Prompt delivery gets the malicious content in front of the model. Jailbreak phrasing increases the chance that the model will obey it. Many real-world attacks rely heavily on social engineering language. The malicious text may claim to be a developer instruction, a system update, a compliance requirement or an administrative override. It may frame the task as urgent or authorized in order to manipulate the model’s behavior.

This matters because the attack is not purely technical. It also exploits the model’s learned tendency to follow instructions that sound official, privileged or time-sensitive. In effect, indirect prompt injection sits at the intersection of web exploitation and machine-targeted persuasion.

Real-world example: the ad review bypass case

One of the clearest field examples described by researchers involved a deceptive ad page that appeared designed to influence an AI-based ad review system. The page used multiple prompt injection methods at once, including hidden instructions intended to coerce the AI into approving a scam advertisement that should have been rejected. This example is significant because it shows attackers actively targeting AI moderation and review workflows, not just experimenting in theory.

Even where researchers cannot publicly confirm that a given attack succeeded against a production system, the intent is clear. Attackers are investing effort in layered payloads, runtime evasion and authority-based jailbreak language because they believe AI-enabled systems are exploitable and valuable targets.

What security teams should take away

The main lesson is that indirect prompt injection is not one bug but a family of techniques. It exploits the gap between how humans review content, how traditional scanners inspect it and how AI systems interpret it. A webpage becomes both a document and a covert instruction channel.

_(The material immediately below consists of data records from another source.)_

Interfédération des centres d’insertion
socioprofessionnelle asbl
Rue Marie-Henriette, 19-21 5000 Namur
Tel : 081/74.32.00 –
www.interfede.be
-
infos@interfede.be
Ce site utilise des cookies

That is why defenders need more than keyword filtering. They need stronger separation between trusted instructions and untrusted content, better runtime inspection, DOM-aware analysis, visibility checks, and layered safeguards around what AI agents are allowed to do. As organizations give AI systems more access to tools, workflows and external content, the cost of getting this wrong rises quickly.

Source: This article is based primarily on Fooling AI Agents: Web-Based Indirect Prompt Injection Observed in the Wild by Palo Alto Networks Unit 42.

FAQ

1. What is the most common delivery method seen in real attacks?
In observed campaigns, visible plaintext has been one of the most common methods, showing that attackers do not always need elaborate hiding techniques.

2. Why do hidden prompts still affect AI if users cannot see them?
Because AI systems may process raw HTML, extracted text, DOM content, accessibility data or other machine-readable forms rather than only what appears on the screen.

3. Are these attacks only about hidden text?
No. They can also involve JavaScript-based runtime assembly, encoded payloads, SVG or XML embedding, attribute cloaking, payload splitting and social-engineering jailbreak language.

4. What makes indirect prompt injection so hard to defend against?
It exploits a structural problem: LLMs can interpret untrusted content as instructions, while many existing defenses still rely on shallow inspection or static pattern matching.